# taz.de -- ZDF-Thriller mit Matthias Brandt: Manchmal wie Robert Mitchum
       
       > In seinen besten Momenten ein packender Film über sexuelle Gewalt, dann
       > wieder so langweilig wie sein Titel: „Eine verhängnisvolle Nacht“.
       
 (IMG) Bild: Hartes Paar: Silke Bodenbender und Matthias Brandt bei den Dreharbeiten.
       
       Es gibt verschiedene Gründe, warum eine Nacht sich später als Verhängnis
       erweisen kann.
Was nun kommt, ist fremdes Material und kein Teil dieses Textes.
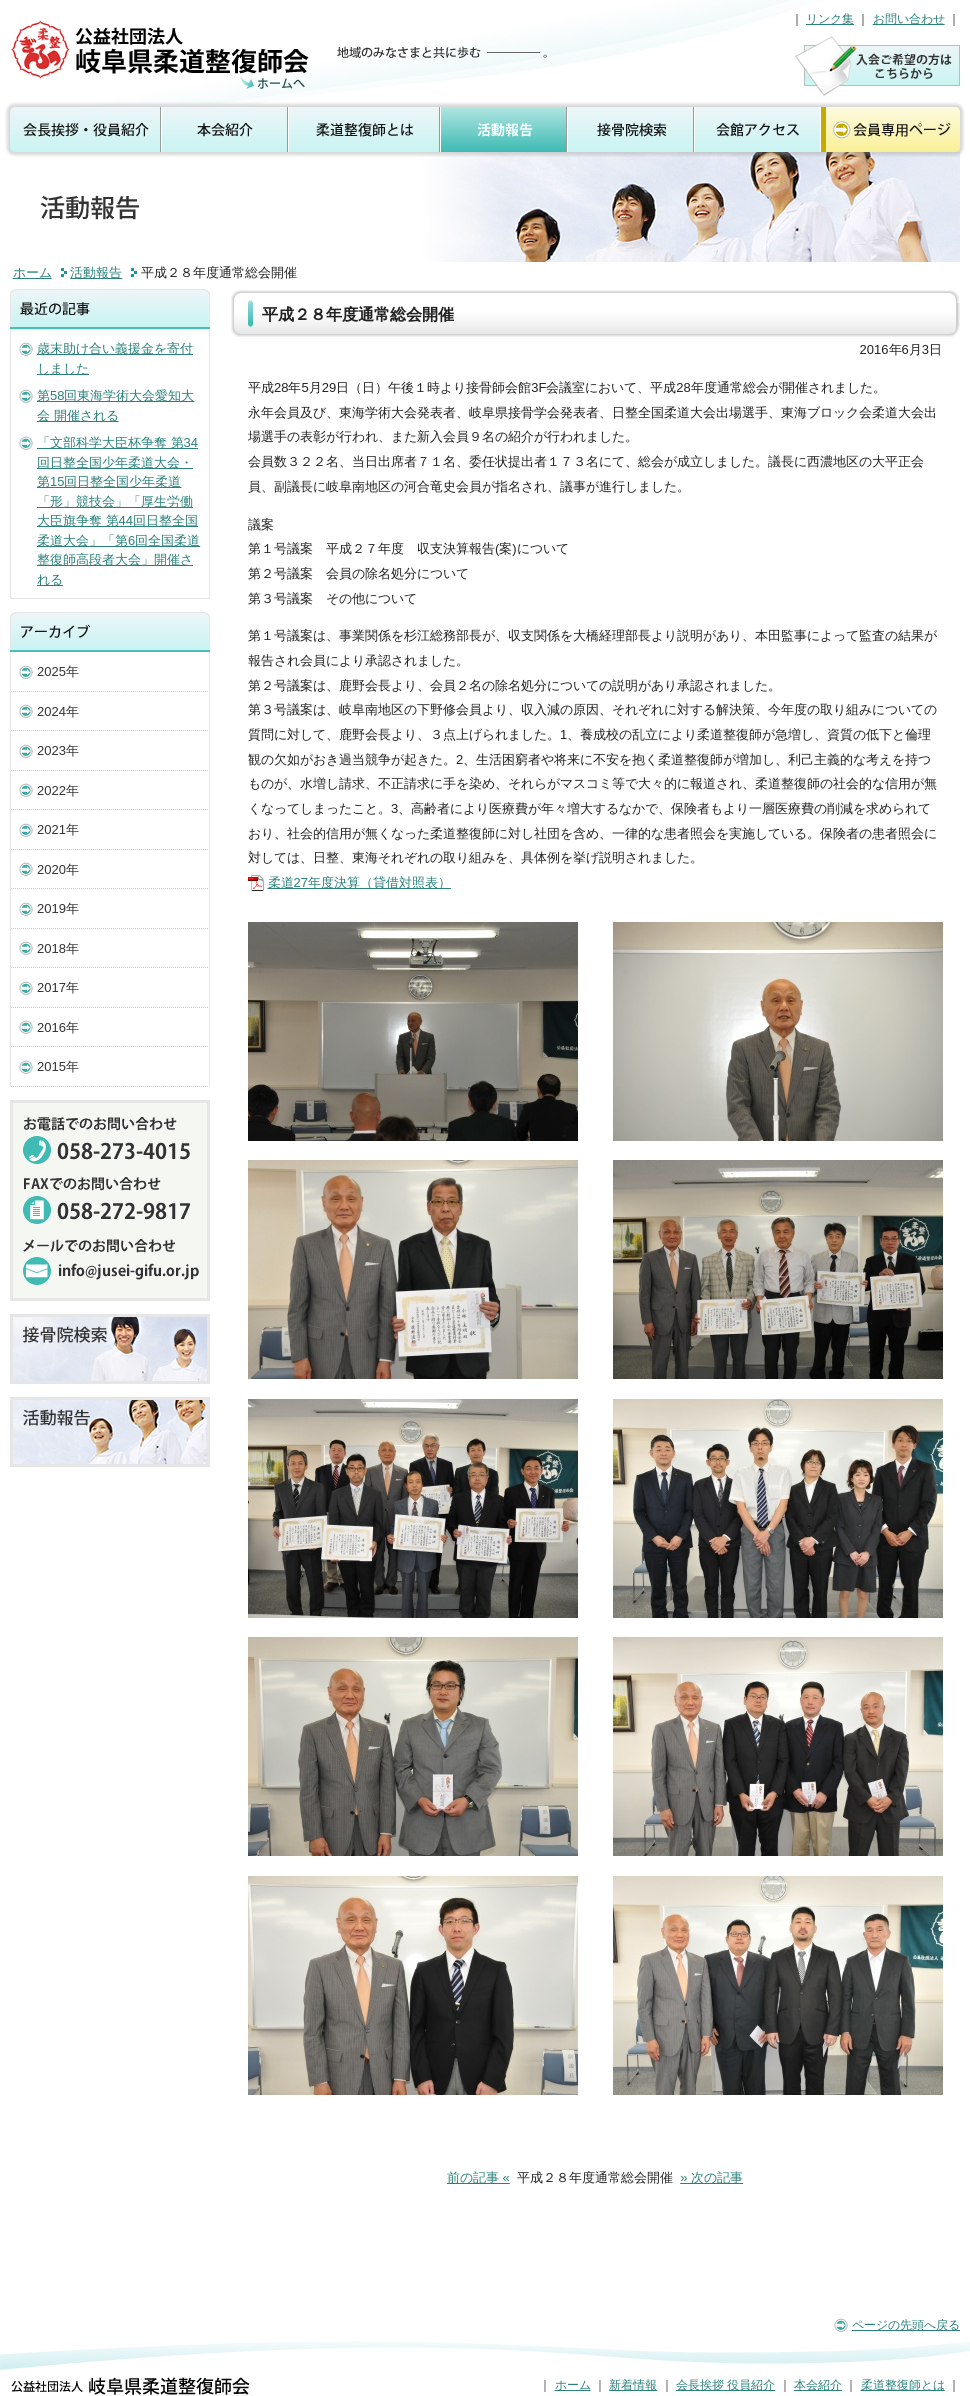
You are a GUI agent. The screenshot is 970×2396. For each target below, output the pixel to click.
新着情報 (633, 2385)
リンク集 (830, 19)
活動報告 (504, 130)
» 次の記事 (711, 2177)
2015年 (58, 1066)
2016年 (58, 1027)
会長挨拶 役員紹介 (81, 130)
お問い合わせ (909, 19)
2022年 (58, 790)
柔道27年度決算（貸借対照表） (359, 882)
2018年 (58, 948)
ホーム (32, 272)
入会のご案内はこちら (877, 65)
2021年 (58, 829)
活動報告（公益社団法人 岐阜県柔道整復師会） (162, 55)
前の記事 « (478, 2177)
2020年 (58, 869)
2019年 (58, 908)
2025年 (58, 671)
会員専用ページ (895, 130)
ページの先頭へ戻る (906, 2325)
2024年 (58, 711)
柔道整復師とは (365, 130)
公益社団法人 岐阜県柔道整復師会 (130, 2386)
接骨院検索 (631, 130)
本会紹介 (225, 130)
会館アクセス (757, 130)
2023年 (58, 750)
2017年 (58, 987)
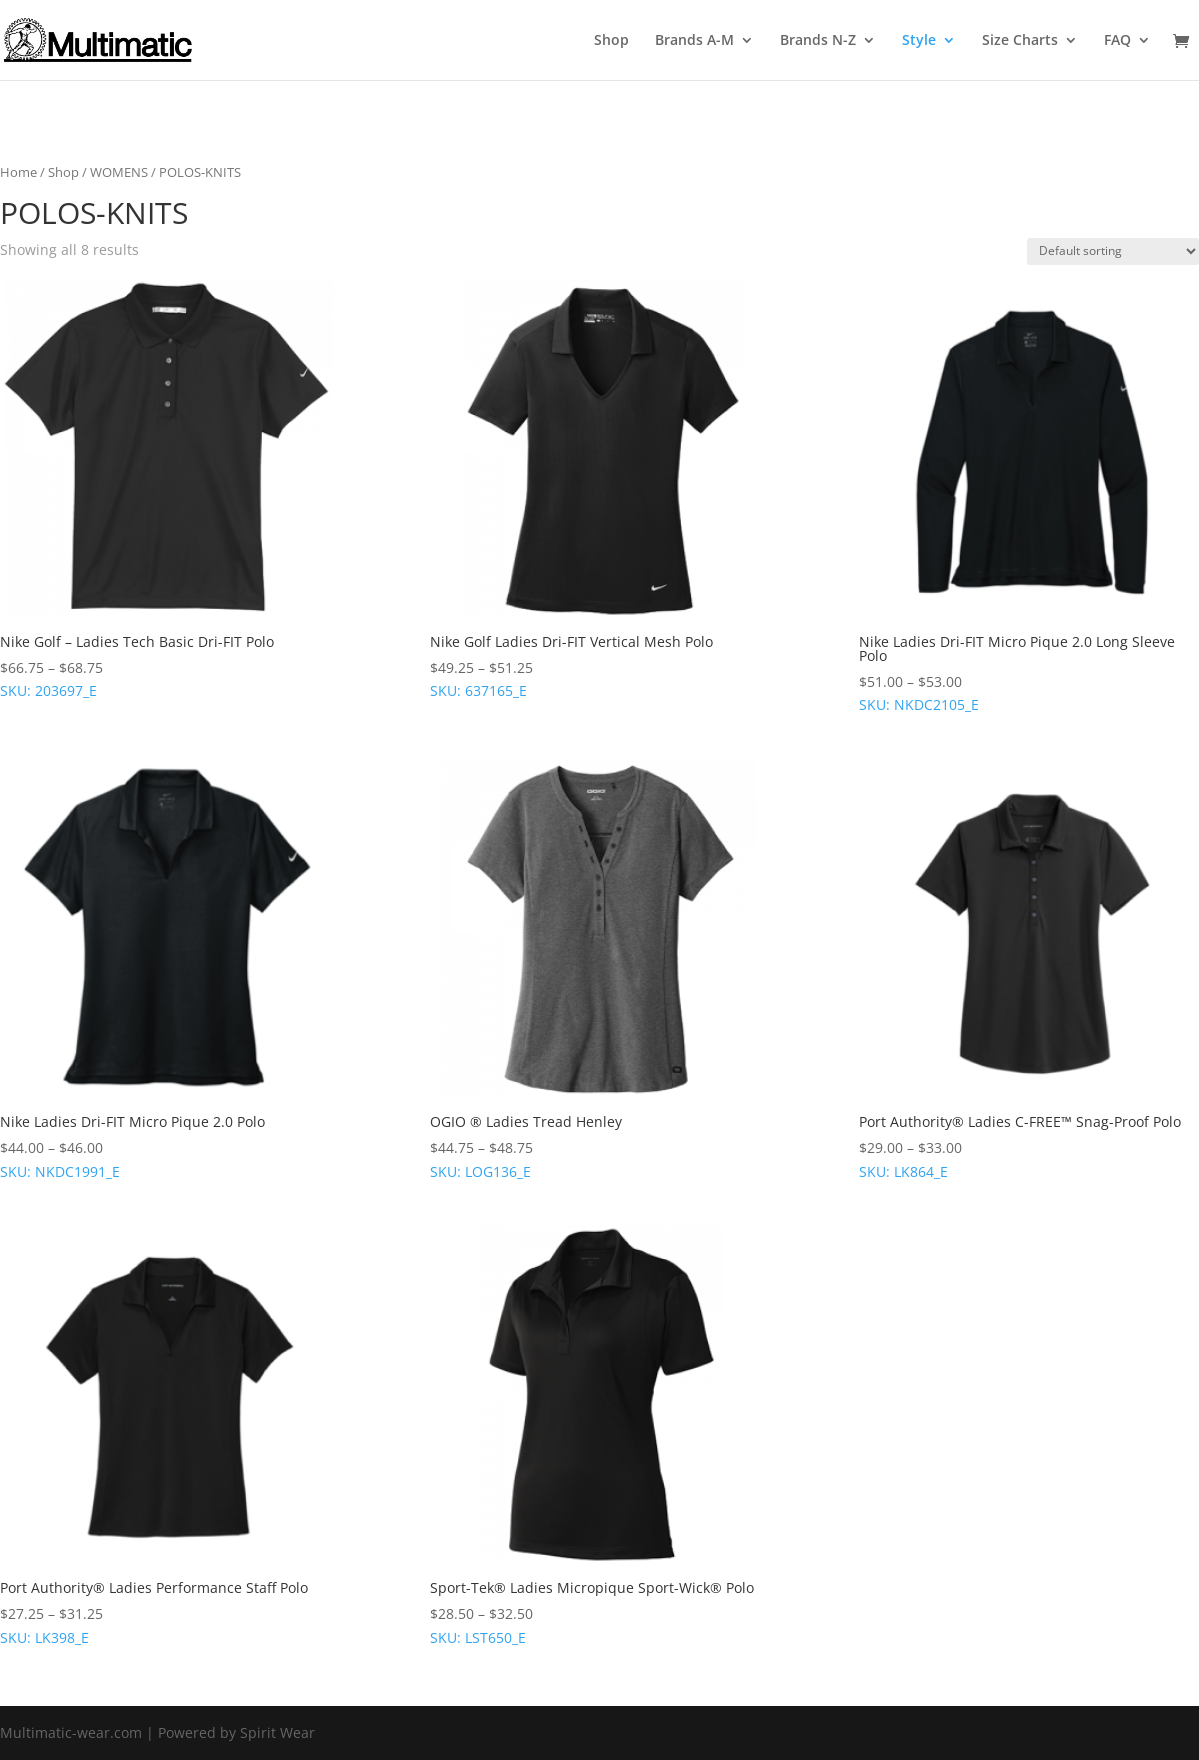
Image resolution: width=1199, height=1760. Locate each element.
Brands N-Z (818, 41)
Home (18, 172)
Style (919, 41)
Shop (611, 41)
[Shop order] (1113, 251)
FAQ (1117, 41)
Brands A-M (694, 41)
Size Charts (1020, 41)
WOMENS (119, 172)
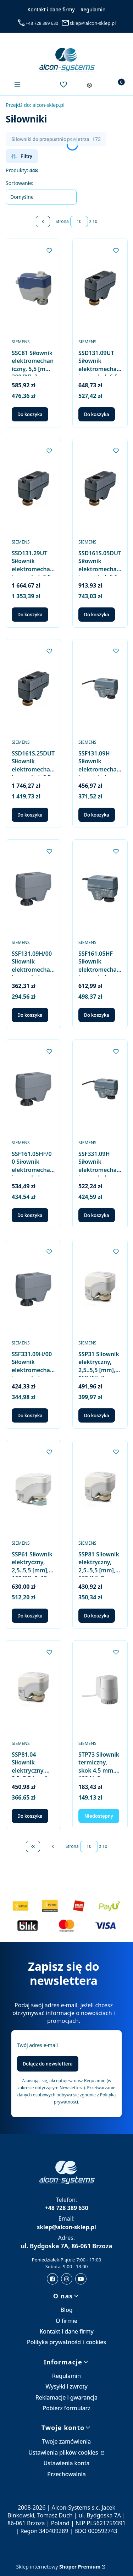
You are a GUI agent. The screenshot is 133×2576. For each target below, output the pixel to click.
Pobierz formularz (66, 2408)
Gefühlt hat etwa jeder fünfte Fernsehfilm der
       Öffentlich-Rechtlichen diesen nichtssagenden Titel: „Eine verhängnisvolle
       Nacht“ – das kann ein Thriller sein, ein Melodram oder auch eine
       Beziehungskomödie.
       
       Und vielleicht war genau das die Befürchtung von Regisseur und Co-Autor
       (und Kameramann) Miguel Alexandre: dass der Zuschauer die ersten
       Filmminuten sieht und nicht weiß, mit was für einer Sorte Film er es hier
       zu tun hat. Und, ungeduldig wie er heutzutage eben ist, gleich wegzappt.
       
       Zwei einsame Herzen finden zueinander, die alleinerziehend-bodenständige
       Hannah und der linkisch-charmante Bernd. Doch Bernd wurde als kleines Kind
       misshandelt, eine großflächige Narbe auf seinem Rücken zeugt davon. Deshalb
       ist er als Erwachsener ein pathologischer Choleriker.
       
       Bernd schlägt Hannah. Es tut ihm furchtbar leid, er will sich ihr erklären:
       „Es ist ganz so, als ob plötzlich irgendwas in dir ausrastet. Du
       erschreckst dich, erschreckst dich total, aber –. Ich weiß auch nich’,
       woher das kommt. Dann gehst du natürlich auf Abstand. Gar nicht bewusst,
       aber du machst es halt. Letztlich macht das einsam.“
       
       Es hätte ein Film werden können, der davon handelt, wie Bernd mit sich
       ringt. Das wäre eine schöne schauspielerische Herausforderung für Matthias
       Brandt gewesen, der die Nuancen des Abgründigen gut spielen kann. Selbst in
       einer Rolle, die so identifikatorisch ist wie die eines
       „Polizeiruf“-Kommissars – gerade im Juli in einer brillanten Folge von Jan
       Bonny, in zwei Wochen wieder in einer auch ziemlich guten von Leander
       Haußmann und Daniel Nocke.
       
       Es ist aber ein Film geworden, in dem Brandt, nach dieser versuchten
       Öffnung, plötzlich nur noch als groteskes Psychomonster zu erleben ist,
       verschlagen und brutal. In seinen besten Momenten: Robert Mitchum in
       [1][//www.youtube.com/watch?v=73lZPln-A2I:„Cape Fear“.] Abgründig, ohne
       Nuancen.
       
       Einen ersten Hinweis haben dem Zuschauer da bereits die Bilder gegeben, die
       an den Anfang des Films zu stellen Miguel Alexandre wohl erst im
       Schneideraum entschieden hat. Ein Köder, damit man gleich weiß, wohin die
       Reise geht. An einem einsamen Strand am Meer stürzt sich da, mit
       blutverschmiertem Gesicht, ein in seiner Motorik irgendwie an Boris Karloff
       erinnernder Bernd/Brandt auf eine in Todesangst versetzte Hannah. Die
       Bilder sind ein Vorgriff auf die letzten Filmminuten, der Zuschauer sieht
       sie dann ein zweites Mal.
       
       ## Staat schützt Verbecher
       
       Was bisher geschah: Bernd vergewaltigt Hannah. Bernd wird verurteilt. Bernd
       wird aus der Haft entlassen. Bernd meint, Hannah habe sein Leben zerstört.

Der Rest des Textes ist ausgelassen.